DATE: Sunday, April 16, 1995                 TAG: 9504180540
SECTION: COMMENTARY               PAGE: J2   EDITION: FINAL 
TYPE: Book Review
                                             LENGTH: Long  :  102 lines

BOOKS IN BRIEF

BAD MANNERS

MARNE DAVIS KELLOGG

Warner Books. 258 pp. $21.95.

``I WOULDN'T have minded so much being filmed if I had been thinner.'' So says Lilly Bennett, after a photographer films her in flagrante delicto with a judge. Lilly is the saucy heroine of Bad Manners, a rollicking mystery by part-time Norfolk resident Marne Davis Kellogg.

After the incident, Lilly quits her job as chief of detectives in a California city and returns to her family's ranch in Roundup, Wyo. She immediately finds employment when someone shoots wealthy neighbor Walter Butterfield during his birthday party.
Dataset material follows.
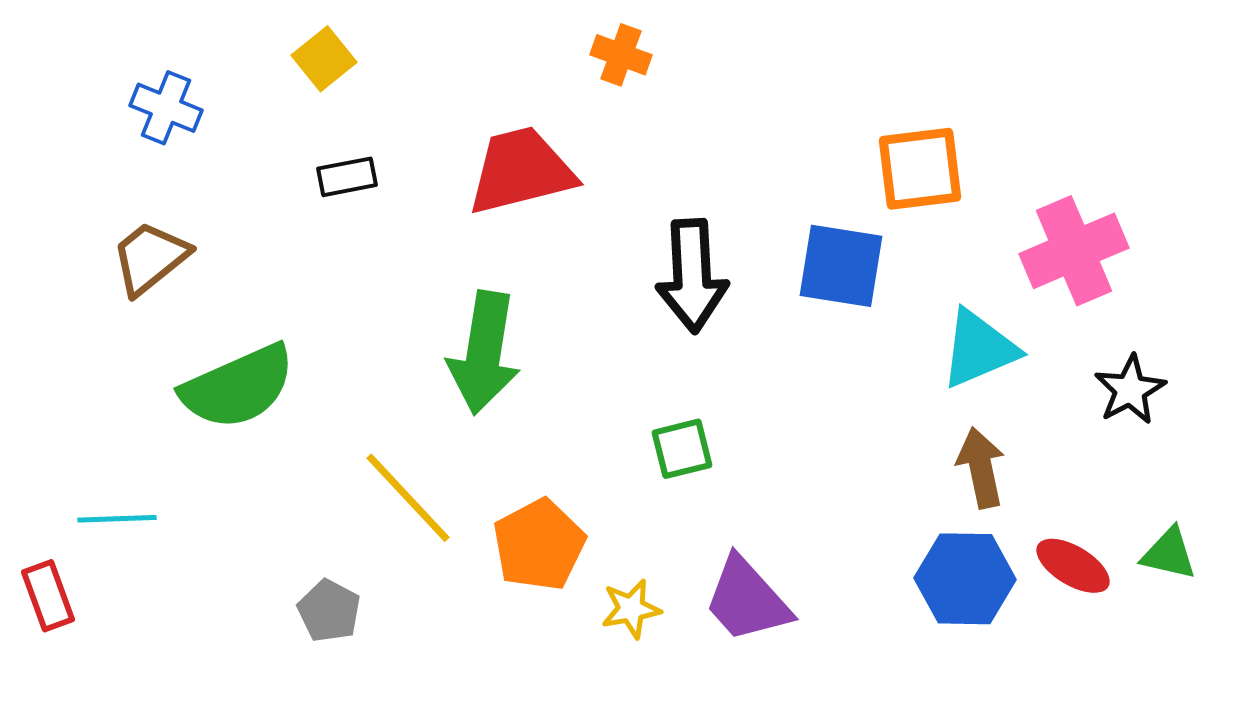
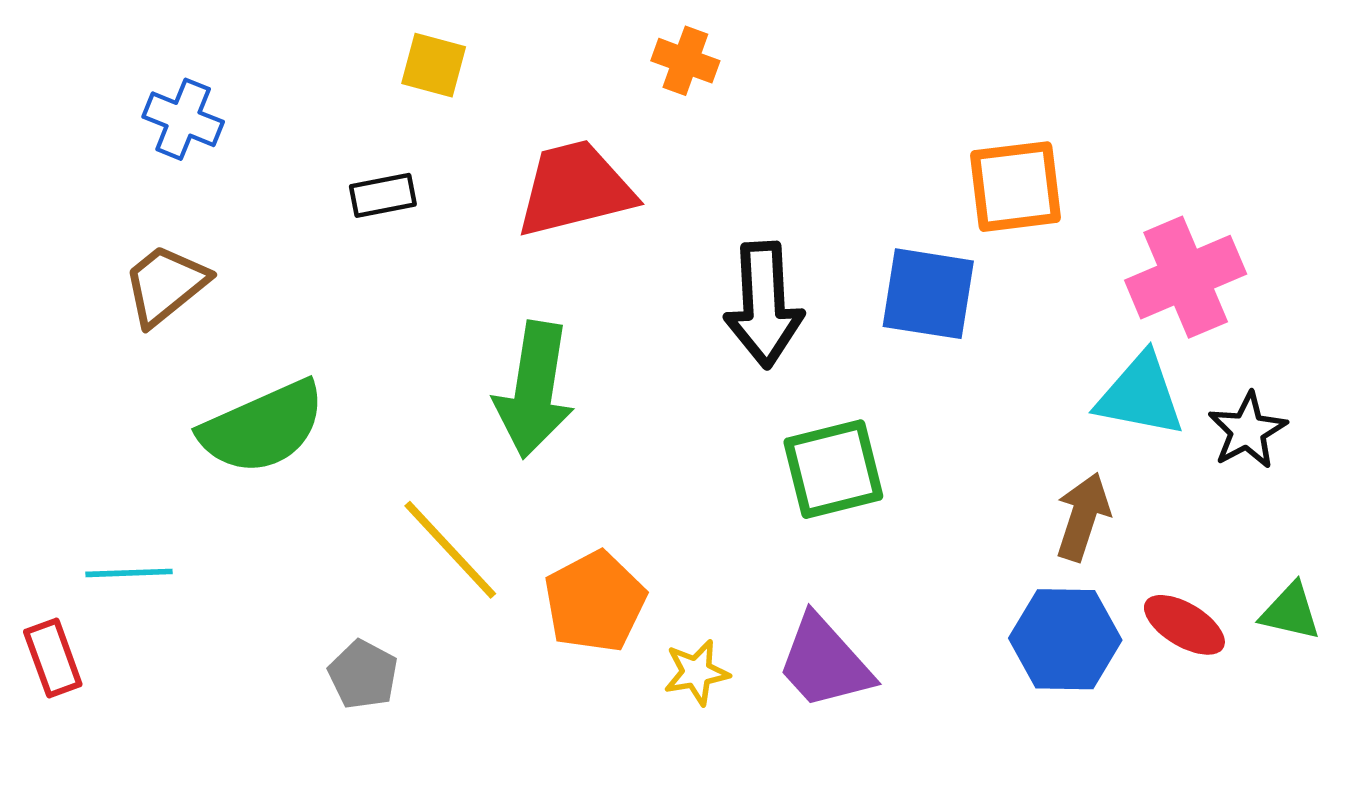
yellow square: (324, 59) -> (434, 65), moved, turned -36
cyan triangle: (979, 349) -> (1140, 395), moved, turned 34
green square: (682, 449) -> (833, 469), moved, size x1.5
brown arrow: (981, 468) -> (1083, 517), turned 30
Although one of Walter's twin daughters confesses to the crime, the other twin is caught with the smoking gun. Writes Kellogg: ``Across from her, behind his desk, was Walter Butterfield from the neck down. Neck up was mostly missing.''

The twins are not the only suspects, though. Kellogg conjures an engaging bunch of other possible killers, including the victim's 6-foot-tall mistress, a rodeo trick rider who used to be a man. Walter's widow has countless lovers, among them one who may be blackmailing her. And a character named Roland, slated to take over Walter's business, is a decadent Englishman with suspicious credentials.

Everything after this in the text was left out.